Свернув из бумаги кулек, он ссыпал квадратики с блюдца.
- Спасибо.
- Мы не договорили, - сказал А'Веч, пригвоздив поднявшуюся Айями к стулу. - Хорошее ты письмецо написала и интересные выводы сделала. Поправится твоя дочь, тогда и продолжим разговор. Ступай, - разрешил с ноткой разочарования в голосе.
Ох, и отвратительное же чувство, когда со всех сторон погрязаешь во лжи. И правильно ли угощать девушек-коллег печеньем, которое подарили якобы больному ребенку? "Нужно помолиться вечером за здоровье дочки" - решила Айями, вернувшись на второй этаж. Чудные вещи творятся. Её не уволили, не наказали, а посочувствовали и предложили помощь. И даже пролитый кофе не ухудшил настроение господина подполковника. Тот не выгнал прочь, а захотел продолжить разговор, когда представится возможность.
- Слышали, что произошло? - спросила вполголоса Мариаль, когда Айями заняла свое место за столом. - После бурана даганны устроили облаву. Сначала в окрестностях, а позже - здесь, в городе.
- Да, я знаю, к нам приходили.
- Ко всем приходили, - поддержала Риарили. - Обошли весь город. Поймали тринадцать человек.

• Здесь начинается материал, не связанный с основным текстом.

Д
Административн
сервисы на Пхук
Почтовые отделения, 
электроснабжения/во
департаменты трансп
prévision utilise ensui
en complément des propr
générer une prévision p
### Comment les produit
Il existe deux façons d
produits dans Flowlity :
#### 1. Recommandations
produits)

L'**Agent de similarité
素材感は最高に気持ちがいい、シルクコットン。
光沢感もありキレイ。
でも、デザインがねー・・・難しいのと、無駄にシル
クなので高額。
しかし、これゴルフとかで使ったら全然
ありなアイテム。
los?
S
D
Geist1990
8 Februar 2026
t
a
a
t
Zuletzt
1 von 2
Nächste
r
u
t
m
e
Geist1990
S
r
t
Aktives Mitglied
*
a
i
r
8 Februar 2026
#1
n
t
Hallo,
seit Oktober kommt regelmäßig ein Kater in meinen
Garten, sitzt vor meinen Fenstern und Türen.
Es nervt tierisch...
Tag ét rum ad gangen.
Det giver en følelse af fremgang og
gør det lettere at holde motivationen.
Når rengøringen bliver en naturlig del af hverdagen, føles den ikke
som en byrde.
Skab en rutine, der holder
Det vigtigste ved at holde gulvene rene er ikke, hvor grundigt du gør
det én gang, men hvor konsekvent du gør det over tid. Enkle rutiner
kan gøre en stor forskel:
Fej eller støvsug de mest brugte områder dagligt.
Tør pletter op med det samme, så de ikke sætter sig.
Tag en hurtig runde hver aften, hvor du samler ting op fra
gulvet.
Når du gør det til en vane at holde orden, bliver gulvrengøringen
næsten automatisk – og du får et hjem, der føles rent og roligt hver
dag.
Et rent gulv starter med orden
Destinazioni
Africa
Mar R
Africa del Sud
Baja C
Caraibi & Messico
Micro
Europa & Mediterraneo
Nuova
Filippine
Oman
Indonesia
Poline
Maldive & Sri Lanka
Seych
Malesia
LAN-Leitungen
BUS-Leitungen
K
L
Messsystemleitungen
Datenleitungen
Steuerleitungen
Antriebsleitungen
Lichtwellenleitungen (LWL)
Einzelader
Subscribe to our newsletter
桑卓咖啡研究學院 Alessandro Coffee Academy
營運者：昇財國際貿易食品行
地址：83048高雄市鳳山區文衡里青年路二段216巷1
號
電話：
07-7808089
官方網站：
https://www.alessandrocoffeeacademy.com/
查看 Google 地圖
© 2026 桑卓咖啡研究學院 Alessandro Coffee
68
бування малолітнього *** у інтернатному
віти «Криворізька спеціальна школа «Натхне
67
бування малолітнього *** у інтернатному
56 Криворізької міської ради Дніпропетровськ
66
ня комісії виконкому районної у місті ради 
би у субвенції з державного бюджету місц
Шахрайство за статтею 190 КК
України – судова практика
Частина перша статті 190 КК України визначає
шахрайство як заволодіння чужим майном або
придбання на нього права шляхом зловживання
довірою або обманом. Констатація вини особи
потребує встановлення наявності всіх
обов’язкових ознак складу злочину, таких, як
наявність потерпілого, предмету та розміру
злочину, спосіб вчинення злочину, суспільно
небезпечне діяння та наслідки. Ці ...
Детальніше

- Не может быть! - ахнула Айями.
- Многие прятались у жён и у родителей. Те, кто вовремя сообразил, пытались бежать, но даганны схватили.
- Они из Сопротивления?
- Господин Л'Имар сказал, что попались одиночки, которые после капитуляции разбрелись кто куда. Некоторые жили в городе больше двух месяцев.
- И соседи не заподозрили? - изумилась Айями.

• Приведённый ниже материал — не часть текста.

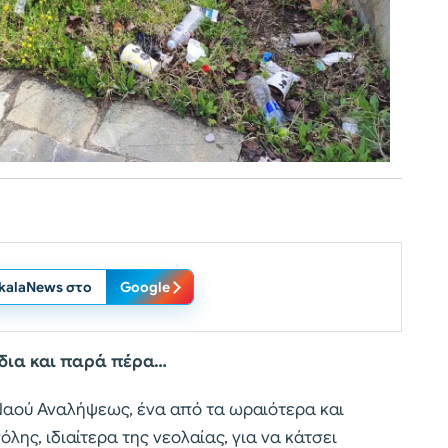
ikalaNews στο
Google
ίδια και παρά πέρα…
Ναού Αναλήψεως, ένα από τα ωραιότερα και
ς, ιδιαίτερα της νεολαίας, για να κάτσει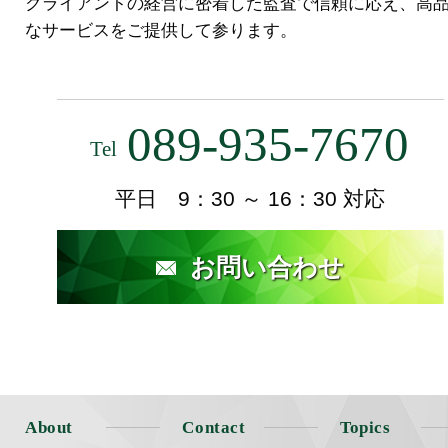
クライアントの経営に密着した監査で信頼に応え、高
なサービスをご提供して参ります。
089-935-7670
Tel
平日 9：30 ～ 16：30 対応
お問い合わせ
About
Contact
Topics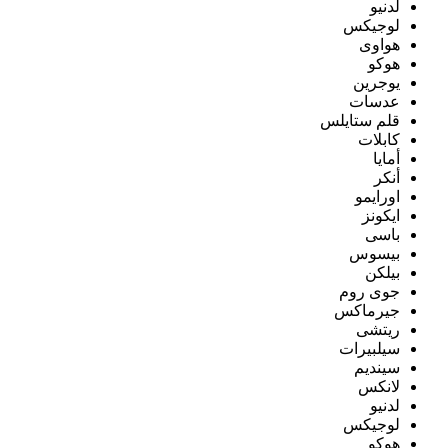
لدنيو
لوجيكس
هواوى
هوكو
يوجرين
عدسات
قلم ستايلس
كابلات
أمايا
أنكر
اورايمو
ايكونز
باسى
بيسوس
بيلكن
جوى روم
جيرماكس
ريتشى
سيلبيرات
سينديم
لانكس
لدنيو
لوجيكس
هوكو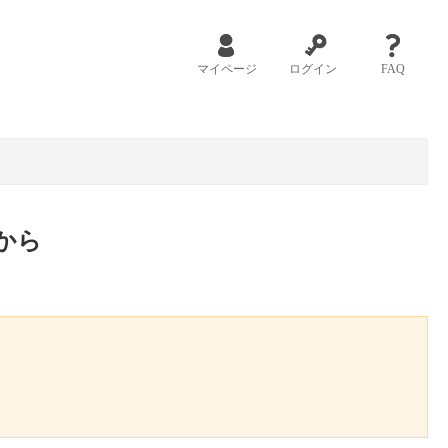
マイページ
ログイン
FAQ
から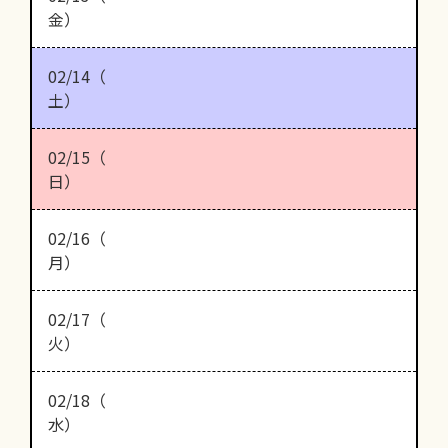
金）
02/14（
土）
02/15（
日）
02/16（
月）
02/17（
火）
02/18（
水）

- Наверняка догадывались. Или знали, но молчали.
- А ты знала?
- Я - нет, - ответила Риарили, почему-то смутившись.
- И я не догадывалась, - призналась Айями со вздохом.

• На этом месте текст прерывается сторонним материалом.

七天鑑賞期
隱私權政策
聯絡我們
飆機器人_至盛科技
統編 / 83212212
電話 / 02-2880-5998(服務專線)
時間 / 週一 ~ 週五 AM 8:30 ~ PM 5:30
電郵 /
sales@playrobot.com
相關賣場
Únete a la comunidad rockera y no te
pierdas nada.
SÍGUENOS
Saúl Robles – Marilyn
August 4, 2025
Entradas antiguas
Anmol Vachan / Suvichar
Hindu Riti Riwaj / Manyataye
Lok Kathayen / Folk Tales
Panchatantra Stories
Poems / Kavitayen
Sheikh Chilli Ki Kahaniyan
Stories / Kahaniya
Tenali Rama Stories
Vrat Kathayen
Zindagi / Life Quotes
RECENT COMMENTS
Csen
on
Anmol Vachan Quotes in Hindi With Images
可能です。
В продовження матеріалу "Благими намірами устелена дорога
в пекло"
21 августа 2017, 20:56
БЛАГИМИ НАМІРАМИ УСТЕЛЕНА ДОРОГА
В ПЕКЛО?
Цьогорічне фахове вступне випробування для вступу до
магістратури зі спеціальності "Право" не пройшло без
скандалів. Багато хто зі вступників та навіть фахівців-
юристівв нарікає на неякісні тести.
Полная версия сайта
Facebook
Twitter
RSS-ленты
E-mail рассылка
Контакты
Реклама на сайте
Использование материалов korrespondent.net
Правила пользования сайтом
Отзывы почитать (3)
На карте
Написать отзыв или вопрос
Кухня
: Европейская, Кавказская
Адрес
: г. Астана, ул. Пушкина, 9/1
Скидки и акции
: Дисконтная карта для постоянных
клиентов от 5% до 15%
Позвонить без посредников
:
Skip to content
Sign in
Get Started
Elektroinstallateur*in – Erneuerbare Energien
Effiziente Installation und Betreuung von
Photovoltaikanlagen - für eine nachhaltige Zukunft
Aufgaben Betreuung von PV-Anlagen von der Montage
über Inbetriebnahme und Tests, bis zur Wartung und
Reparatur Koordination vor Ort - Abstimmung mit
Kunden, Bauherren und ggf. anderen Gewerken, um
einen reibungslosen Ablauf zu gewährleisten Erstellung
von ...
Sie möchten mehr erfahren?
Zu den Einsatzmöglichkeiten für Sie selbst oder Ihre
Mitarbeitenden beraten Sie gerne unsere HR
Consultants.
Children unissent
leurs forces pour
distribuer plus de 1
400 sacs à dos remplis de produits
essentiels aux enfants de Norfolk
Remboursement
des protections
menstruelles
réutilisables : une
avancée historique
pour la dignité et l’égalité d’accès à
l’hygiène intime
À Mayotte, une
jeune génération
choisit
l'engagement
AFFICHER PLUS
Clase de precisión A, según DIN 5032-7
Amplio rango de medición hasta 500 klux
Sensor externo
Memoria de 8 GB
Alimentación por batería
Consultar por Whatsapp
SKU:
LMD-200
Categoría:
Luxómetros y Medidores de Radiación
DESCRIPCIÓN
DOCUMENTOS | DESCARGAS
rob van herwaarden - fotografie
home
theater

Вот оно как получается. Вернулись мужья в город и скрываются по домам, чтобы не попасть в плен, а жены пашут на победителей, стараясь прокормить семьи. А некоторые женщины и в клуб ходили, чтобы заполучить работу.
- Ночью стреляли, - вспомнила Айями. - Кого-нибудь убили?
- Троих ранили. Один мужчина хотел уйти по речке, да провалился под лёд. Не выбрался. А женщин, у которых они прятались, арестовали.
И паренек, которого утром тащила Айями, тоже у кого-то хоронился, и его подстрелили, когда убегал. Чей он сын или брат? Определенно не местный, лицо незнакомое.
Работая, Айями прислушивалась к разговорам даганнов, воодушевленных результатами масштабной вылазки. Пусть облава не принесла ожидаемых плодов, зато произвела эффект разорвавшейся бомбы среди жителей.
- Пора думать о перепланировке в тюрьме. Мы не учли в проекте женские камеры, - заметил, посмеиваясь, один инженер.
- Я думал, амидарейки покорны и послушны, а они оказались революционерками, - ответил другой.
После обеда в комнату переводчиц заглянул Имар.
- Вы тоже участвовали в обысках? - спросила Айями, когда он проверил отпечатанный на машинке текст.
- Да,- ответил Имар прямо. - И в окрестностях, и в городе. С вами обошлись вежливо?
- Осмотрели комнату и ушли. А что станет с задержанными? Их казнят?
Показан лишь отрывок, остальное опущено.